Oyunda neler oluyor; Denizin derinliklerine doğru araştırma yapıyorsun (Balık sürülerinin olduğu kısımlara sonar olan araştırma botu yolluyorsun). Bu kısımların arkasında 0-5 arasında sayılar var. Bu o bölgede bulunan balık sürülerinin sayısı hakkında bilgi veriyor. Tekneler bu dört balık tarlasının arasında bulunuyor. Bu dört tarlanın altında yer alan sayıların toplamı en yüksek olduğu yerde Beyaz Balina ortaya çıkıyor. Neden çünkü Beyaz Balina balık değil plankton yer. Böylelikle balinanın bulunduğu yerde balık sürüleri
rahat rahat gezinir. Hatta onun cüssesine sığınıp başka vahşi balıklardan kaçabilir. 4 kısmın sayılarının
en küçük olduğu yerde ise Orka, yani katil balina kendini gösteriyor gözlem yapma peşinde olan turistlere. Eğer ki teknenizi bu en düşük ve en yüksek toplamın olduğu balık tarlalarının ortasına getirseniz başarılı bir tur operatörü olarak teknedeki her turist için puan alıyorsunuz. Turistler de balinanın su yüzüne
çıktığı yerde konuşlanmış olmanın mutluluğunu yaşıyor ve anı fotoğraflarla ölümsüzleştiriyor.
İçimdeki denizde neler oluyor diye baktığımda?
Teknede gözlem yapanlar psikiyatrisler. Denizdeki balıklar yani 0-5 arası olan çalkantılı bölümler mutluluk düzeyi.
Süt liman olan durulmuş bölgeler psikiyatristlerin gözlem yapmak için demirleyebileceği sakin sular. Çalkantılı suların ortalamasına göre sakin sularda beyaz balina manik hal veya siyah katil balina depresif hal şeklinde ortaya çıkabiliyor. Böyle olsa hikayesi bu oyunun, yine aynı sevimlilikte olur muydu?
Ama kendi içimde bu oyunu hep oynadım. Siyah ve beyazın ying ve yang gibi iç içe geçişini. Birbirini kuşatıp nefes yarışına girişini. Gönderdiğim araştırma botlarına, radarla yaptığım taramalara rağmen mutluluk düzeyinin nerede ne düzeyde olacağını bilemiyorum. Bazen önümde beyaz bir balina beliriyor yukarılara sıçrıyor ve tüm heybeti ile havaya yükselen kuyruğu denizi dövüyor. Bazen Siyah
bir orka kıtır kıtır çiğniyor balıkları, deniz kana bulanıyor.

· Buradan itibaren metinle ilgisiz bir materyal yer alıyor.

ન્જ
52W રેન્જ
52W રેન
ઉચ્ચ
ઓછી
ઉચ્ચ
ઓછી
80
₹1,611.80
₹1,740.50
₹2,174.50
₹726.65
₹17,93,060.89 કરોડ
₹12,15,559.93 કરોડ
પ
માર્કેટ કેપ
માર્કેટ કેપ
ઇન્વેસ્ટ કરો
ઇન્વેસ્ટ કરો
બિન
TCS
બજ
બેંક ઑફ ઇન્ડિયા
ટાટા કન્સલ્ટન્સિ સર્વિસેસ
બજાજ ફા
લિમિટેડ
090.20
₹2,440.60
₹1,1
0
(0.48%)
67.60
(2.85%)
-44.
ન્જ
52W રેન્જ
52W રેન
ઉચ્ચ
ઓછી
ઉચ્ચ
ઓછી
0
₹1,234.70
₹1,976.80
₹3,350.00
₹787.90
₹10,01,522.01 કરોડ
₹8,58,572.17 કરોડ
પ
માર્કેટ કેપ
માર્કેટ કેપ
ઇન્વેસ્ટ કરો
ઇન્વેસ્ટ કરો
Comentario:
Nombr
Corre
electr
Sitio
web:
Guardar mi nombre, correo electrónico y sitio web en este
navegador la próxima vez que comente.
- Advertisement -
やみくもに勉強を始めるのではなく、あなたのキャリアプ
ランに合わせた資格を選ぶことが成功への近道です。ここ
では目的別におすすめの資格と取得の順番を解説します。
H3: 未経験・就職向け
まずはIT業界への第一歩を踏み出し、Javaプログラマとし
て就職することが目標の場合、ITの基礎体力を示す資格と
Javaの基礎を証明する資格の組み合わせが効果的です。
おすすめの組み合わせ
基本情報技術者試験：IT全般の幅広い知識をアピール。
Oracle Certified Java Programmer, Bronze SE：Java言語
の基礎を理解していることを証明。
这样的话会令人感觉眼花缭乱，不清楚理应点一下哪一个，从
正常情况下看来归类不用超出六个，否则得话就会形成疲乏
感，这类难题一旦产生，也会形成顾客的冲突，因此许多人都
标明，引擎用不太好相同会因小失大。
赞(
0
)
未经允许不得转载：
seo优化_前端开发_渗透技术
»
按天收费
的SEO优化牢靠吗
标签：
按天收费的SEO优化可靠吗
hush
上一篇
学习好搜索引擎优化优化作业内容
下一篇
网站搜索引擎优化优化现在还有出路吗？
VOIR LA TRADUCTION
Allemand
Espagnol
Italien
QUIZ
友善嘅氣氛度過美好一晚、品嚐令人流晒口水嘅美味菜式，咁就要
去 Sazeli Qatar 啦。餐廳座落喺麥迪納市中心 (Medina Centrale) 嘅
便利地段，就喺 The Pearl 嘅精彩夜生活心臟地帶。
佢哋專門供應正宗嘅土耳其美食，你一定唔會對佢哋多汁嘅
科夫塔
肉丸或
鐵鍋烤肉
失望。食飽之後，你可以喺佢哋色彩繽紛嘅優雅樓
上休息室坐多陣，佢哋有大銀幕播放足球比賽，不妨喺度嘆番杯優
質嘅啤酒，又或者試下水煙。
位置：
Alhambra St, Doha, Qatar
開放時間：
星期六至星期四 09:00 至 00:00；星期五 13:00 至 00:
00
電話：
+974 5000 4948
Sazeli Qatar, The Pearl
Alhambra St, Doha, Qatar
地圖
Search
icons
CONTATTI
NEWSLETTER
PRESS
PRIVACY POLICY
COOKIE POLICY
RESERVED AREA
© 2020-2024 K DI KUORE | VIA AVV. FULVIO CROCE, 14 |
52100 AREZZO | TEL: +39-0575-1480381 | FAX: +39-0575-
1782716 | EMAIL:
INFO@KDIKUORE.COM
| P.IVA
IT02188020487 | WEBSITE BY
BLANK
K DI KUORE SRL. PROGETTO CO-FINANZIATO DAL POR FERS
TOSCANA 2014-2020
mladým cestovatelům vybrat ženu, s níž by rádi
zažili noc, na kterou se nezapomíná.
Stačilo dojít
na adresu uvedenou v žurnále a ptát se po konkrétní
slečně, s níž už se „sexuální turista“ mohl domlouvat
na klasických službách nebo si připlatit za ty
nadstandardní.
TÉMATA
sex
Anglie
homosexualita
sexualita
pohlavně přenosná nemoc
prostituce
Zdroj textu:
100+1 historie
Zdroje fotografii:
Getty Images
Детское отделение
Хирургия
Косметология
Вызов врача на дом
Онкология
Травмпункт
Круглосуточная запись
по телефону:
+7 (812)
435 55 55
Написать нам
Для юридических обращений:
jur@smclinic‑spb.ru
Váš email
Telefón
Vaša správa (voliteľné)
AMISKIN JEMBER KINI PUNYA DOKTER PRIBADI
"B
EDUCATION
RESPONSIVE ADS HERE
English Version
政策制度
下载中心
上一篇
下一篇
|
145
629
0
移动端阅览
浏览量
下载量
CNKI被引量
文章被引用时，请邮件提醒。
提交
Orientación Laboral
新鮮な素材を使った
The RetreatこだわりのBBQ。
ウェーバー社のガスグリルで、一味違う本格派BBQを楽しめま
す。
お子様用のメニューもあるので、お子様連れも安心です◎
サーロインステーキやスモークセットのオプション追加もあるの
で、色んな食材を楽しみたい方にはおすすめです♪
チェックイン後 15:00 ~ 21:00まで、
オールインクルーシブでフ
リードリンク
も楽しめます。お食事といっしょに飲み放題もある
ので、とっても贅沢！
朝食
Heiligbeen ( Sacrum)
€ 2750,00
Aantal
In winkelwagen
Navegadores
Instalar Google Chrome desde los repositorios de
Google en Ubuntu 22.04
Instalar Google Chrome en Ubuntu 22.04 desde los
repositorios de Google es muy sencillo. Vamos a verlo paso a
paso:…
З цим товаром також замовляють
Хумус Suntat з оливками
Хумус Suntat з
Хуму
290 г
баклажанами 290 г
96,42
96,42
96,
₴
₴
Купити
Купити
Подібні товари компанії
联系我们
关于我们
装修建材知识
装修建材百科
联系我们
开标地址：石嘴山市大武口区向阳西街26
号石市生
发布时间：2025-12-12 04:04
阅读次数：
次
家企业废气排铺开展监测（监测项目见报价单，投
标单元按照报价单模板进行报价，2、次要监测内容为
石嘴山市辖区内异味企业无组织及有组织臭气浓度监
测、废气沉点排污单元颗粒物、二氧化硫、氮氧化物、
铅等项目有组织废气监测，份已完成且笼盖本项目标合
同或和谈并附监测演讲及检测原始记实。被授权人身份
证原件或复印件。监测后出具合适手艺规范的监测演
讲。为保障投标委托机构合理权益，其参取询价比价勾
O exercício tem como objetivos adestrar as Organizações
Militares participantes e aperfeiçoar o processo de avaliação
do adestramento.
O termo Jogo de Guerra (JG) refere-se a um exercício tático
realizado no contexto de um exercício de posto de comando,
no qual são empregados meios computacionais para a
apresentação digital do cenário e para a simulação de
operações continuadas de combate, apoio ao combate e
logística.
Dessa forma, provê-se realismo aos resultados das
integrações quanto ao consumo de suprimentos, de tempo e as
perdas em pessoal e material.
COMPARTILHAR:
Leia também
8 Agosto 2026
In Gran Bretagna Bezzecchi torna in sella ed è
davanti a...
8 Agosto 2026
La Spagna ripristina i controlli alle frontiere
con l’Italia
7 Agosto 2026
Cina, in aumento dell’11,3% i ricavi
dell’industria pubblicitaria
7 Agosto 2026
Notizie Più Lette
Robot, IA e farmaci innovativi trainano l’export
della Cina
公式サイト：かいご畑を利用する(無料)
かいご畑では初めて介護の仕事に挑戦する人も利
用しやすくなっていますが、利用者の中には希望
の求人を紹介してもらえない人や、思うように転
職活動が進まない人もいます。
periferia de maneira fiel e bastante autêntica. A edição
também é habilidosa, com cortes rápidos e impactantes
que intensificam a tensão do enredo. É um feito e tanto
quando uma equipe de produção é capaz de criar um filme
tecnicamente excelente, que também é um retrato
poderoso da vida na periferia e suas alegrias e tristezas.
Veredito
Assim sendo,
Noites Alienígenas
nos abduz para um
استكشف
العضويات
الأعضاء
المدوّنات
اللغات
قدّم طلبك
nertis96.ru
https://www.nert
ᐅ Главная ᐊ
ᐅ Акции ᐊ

Önerilen tüm teknolojiler ne zaman nereden çıkacağı konusunda yetersiz kalıyor. Keza benim bilgim yetersiz. Sadece bu belirsizliğe alıştım gibi. İniş çıkışların bir aikido deyimiyle yer gök fırlatma (ten çi nage) olmamasına çalışıyorum ve sonra kaderin beni göndereceği noktaya isyan etmeden kabulde olmayı öğrenmeye çalışıyorum. Oyunun kuralını anlarsam iyi bir oyuncu olabilirim. Beyaz ve Siyah
balina iç denizimden illa ki çıkacak. Kaderin bitmek bilmeyen oyunu mu bu?